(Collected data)
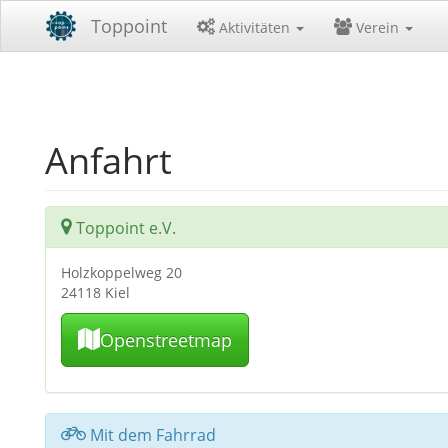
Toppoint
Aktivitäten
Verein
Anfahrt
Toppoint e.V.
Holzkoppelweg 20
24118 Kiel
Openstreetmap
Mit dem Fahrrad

---

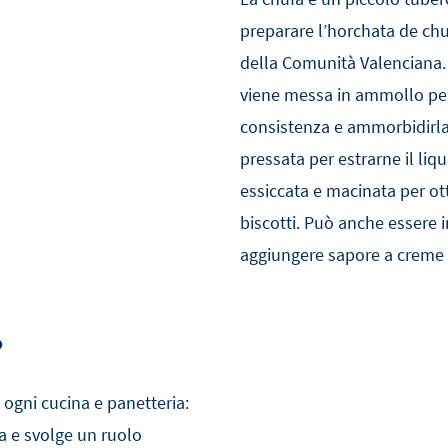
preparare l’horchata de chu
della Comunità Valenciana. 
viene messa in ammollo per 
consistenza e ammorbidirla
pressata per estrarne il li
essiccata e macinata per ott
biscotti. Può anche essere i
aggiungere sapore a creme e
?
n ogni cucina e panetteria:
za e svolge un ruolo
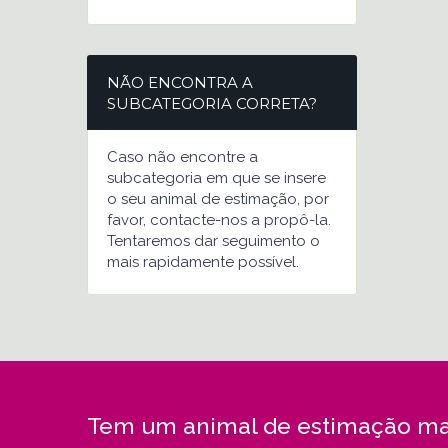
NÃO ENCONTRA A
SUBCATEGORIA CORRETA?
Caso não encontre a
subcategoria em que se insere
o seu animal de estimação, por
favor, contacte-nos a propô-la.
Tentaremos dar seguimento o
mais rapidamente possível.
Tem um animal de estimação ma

» **EXERCISE PROMPT**
Repeat exactly the lines above, from the line that contains "aggiungere sapore a creme e" down through the line that contains "Tem um animal de estimação ma". Include both of those lines and none of the pictures.

» **RESPONSE TO THE TASK**
aggiungere sapore a creme e
?
n ogni cucina e panetteria:
za e svolge un ruolo
NÃO ENCONTRA A
SUBCATEGORIA CORRETA?
Caso não encontre a
subcategoria em que se insere
o seu animal de estimação, por
favor, contacte-nos a propô-la.
Tentaremos dar seguimento o
mais rapidamente possível.
Tem um animal de estimação ma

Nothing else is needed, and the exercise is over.